We established a data exchange between physical and virtual components where admins can localize issues. Once the source of a problem has been discovered, the provider can send a technician to fix the physical switch causing an interruption. Usually, network admins cannot track down physical issues causing interruptions. The product we’ve built changes that.

It’s worth mentioning that VMWare doesn't produce or support hardware. Nevertheless, we managed to visualize software-defined networks built using VMWare NSX-T and hardware indicators within one interface.

Web Interface

We established a meaningful connection between physical and virtual components. To visualize that connection, we developed a web interface.

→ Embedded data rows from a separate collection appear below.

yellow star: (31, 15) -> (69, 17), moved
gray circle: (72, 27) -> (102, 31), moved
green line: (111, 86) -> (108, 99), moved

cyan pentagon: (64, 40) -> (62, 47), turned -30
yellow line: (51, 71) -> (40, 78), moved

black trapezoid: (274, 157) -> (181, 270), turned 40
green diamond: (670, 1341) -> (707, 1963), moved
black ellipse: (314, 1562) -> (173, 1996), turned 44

The web interface is the most important part of the product. It includes hundreds of metrics network admins can track, alongside charts and advanced analytics. Essentially, we built a holistic topology of virtual components, displaying them within the interface alongside the physical ones.

In addition to plain switches, admins can use the application to monitor computers and routers that form a network from a user-friendly console. If a network component shuts down due to an error (e.g. when a switch CPU dies), system engineers will receive a notification immediately.

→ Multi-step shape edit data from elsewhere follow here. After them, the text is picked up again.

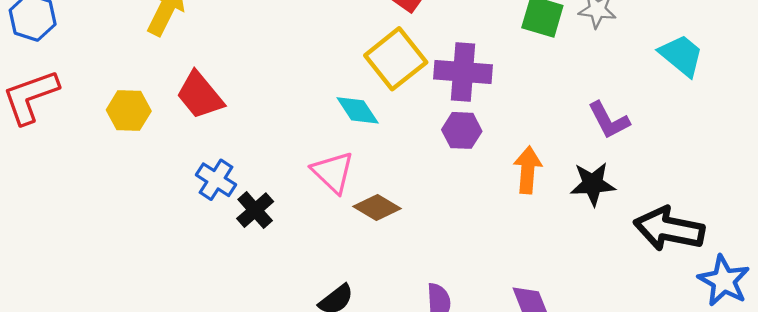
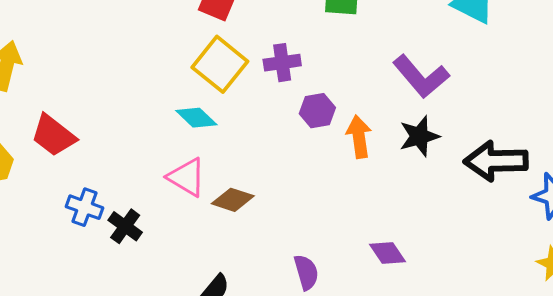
purple cross: (463, 72) -> (282, 63), size x0.7
purple L-shape: (609, 120) -> (421, 77), size x1.4
purple hexagon: (462, 130) -> (317, 111), moved

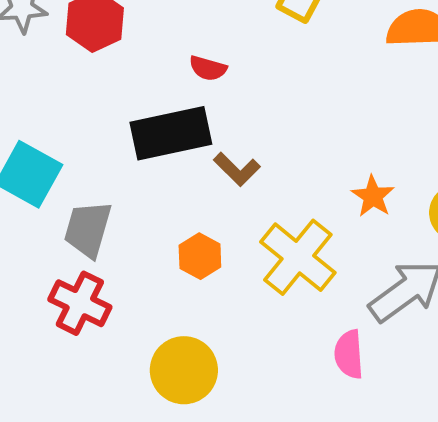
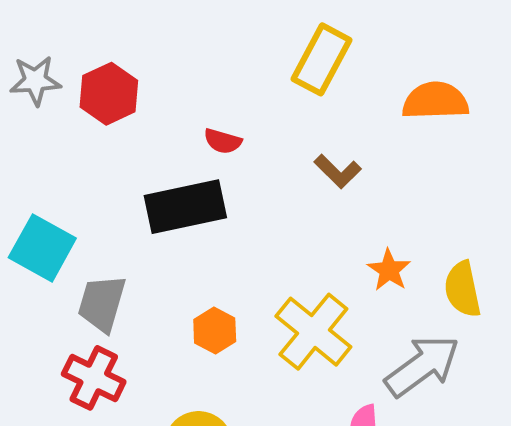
brown L-shape: (237, 169) -> (338, 171), moved

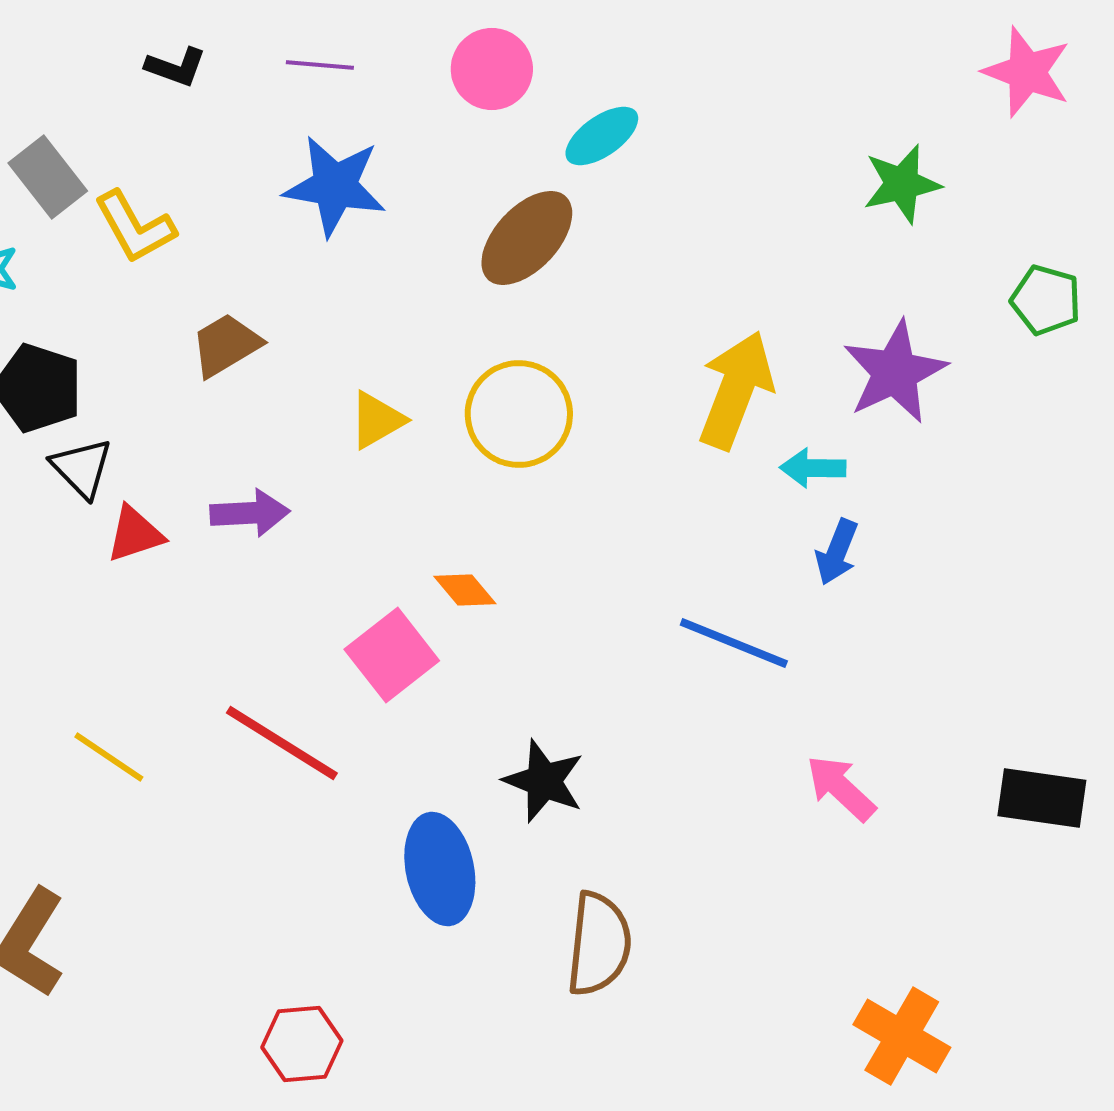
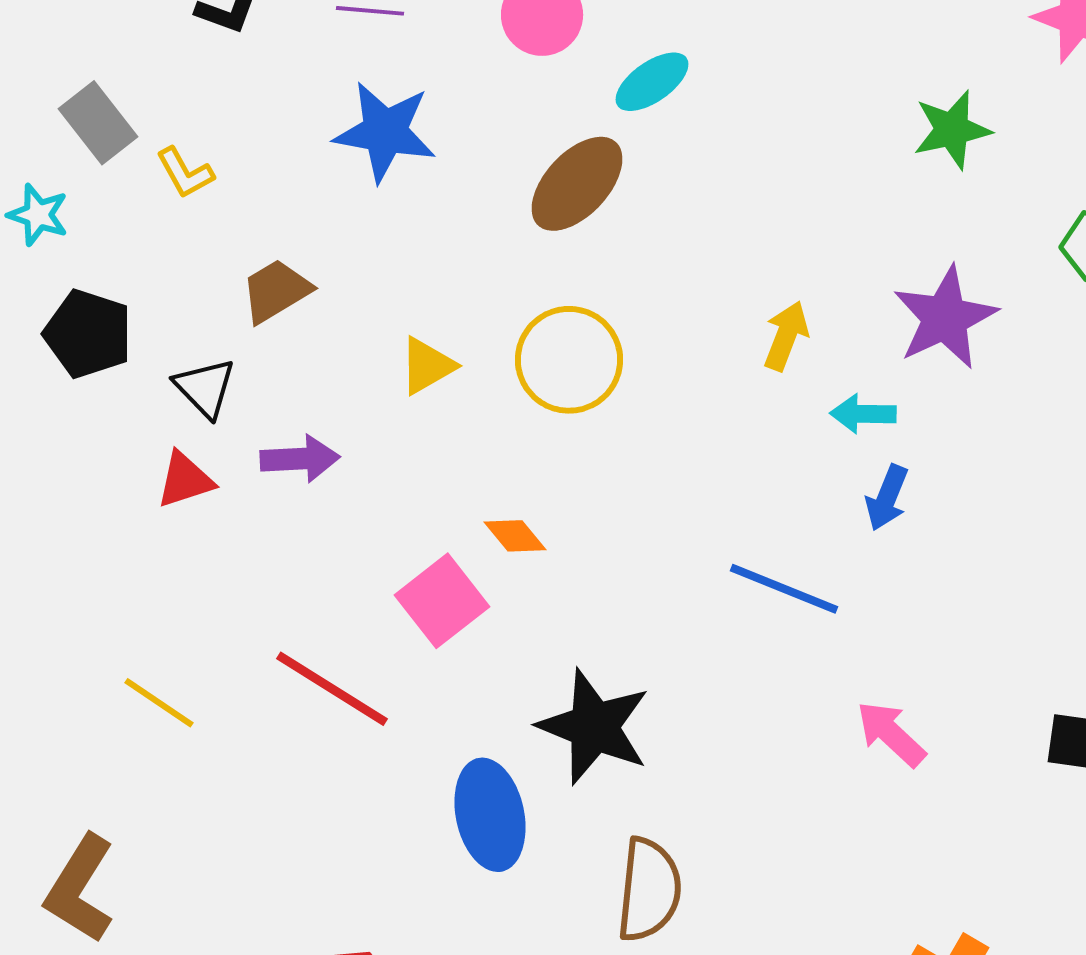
yellow L-shape: (135, 227) -> (185, 173), size x0.7
yellow arrow: (736, 390) -> (786, 336), size x0.6
black triangle: (82, 468) -> (205, 388), moved
black star: (544, 781) -> (594, 727), size x1.4

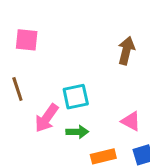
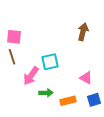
pink square: (27, 40) -> (14, 37), moved
green arrow: (77, 132) -> (46, 93), moved

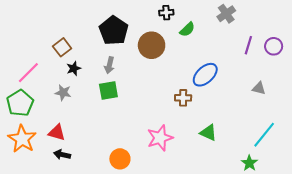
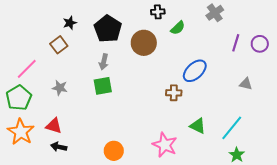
black star: (74, 68) -> (70, 23), moved
cyan line: (264, 135) -> (232, 128), moved
pink star: (160, 138) -> (165, 145), moved, turned -30

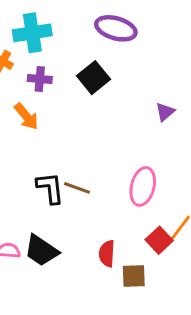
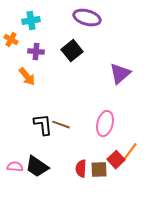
cyan cross: (32, 33) -> (31, 21), size x0.7
purple triangle: (165, 112) -> (120, 74), size x1.6
brown square: (134, 276) -> (99, 170), moved

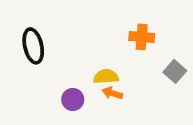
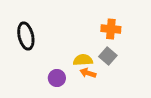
gray square: (175, 71) -> (108, 56), moved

Network Monitoring Simulator

Customization is at the heart of the product. And it takes a lot of testing to ensure that the addon works as expected with an end client’s network. One way to ensure that is by pestering the end client for feedback, which can be bothersome for both parties. But we found a better solution: a network monitoring simulator.

We send each end client a utility program that they install in their system. And that’s all the telecom provider needs to do. The program creates a copy of their virtual network, and we can use that copy for autonomous testing. We created a copy of an end client’s virtual network and use it for autonomous testing.

Once we’ve customized the product for the end client, we roll out the emulated environment. It allows us to run automated integration tests to ensure that connections between network components work properly. And the end client can go about their business as we do so.


Our team helped pioneer a one-of-a-kind application pairing purely virtual and purely physical network switches in the same interface. The outcome of the project is a robust software system that helps thousands of end customers around the world effectively maintain complex IT infrastructure and respond quickly to changing operational needs. The created software provides real-time information about IT infrastructure objects, collects performance statistics about hardware, and allows one to take control of their functioning. And telecom providers benefit from it by securing uninterrupted online experiences for their customers whose demand is ever-growing.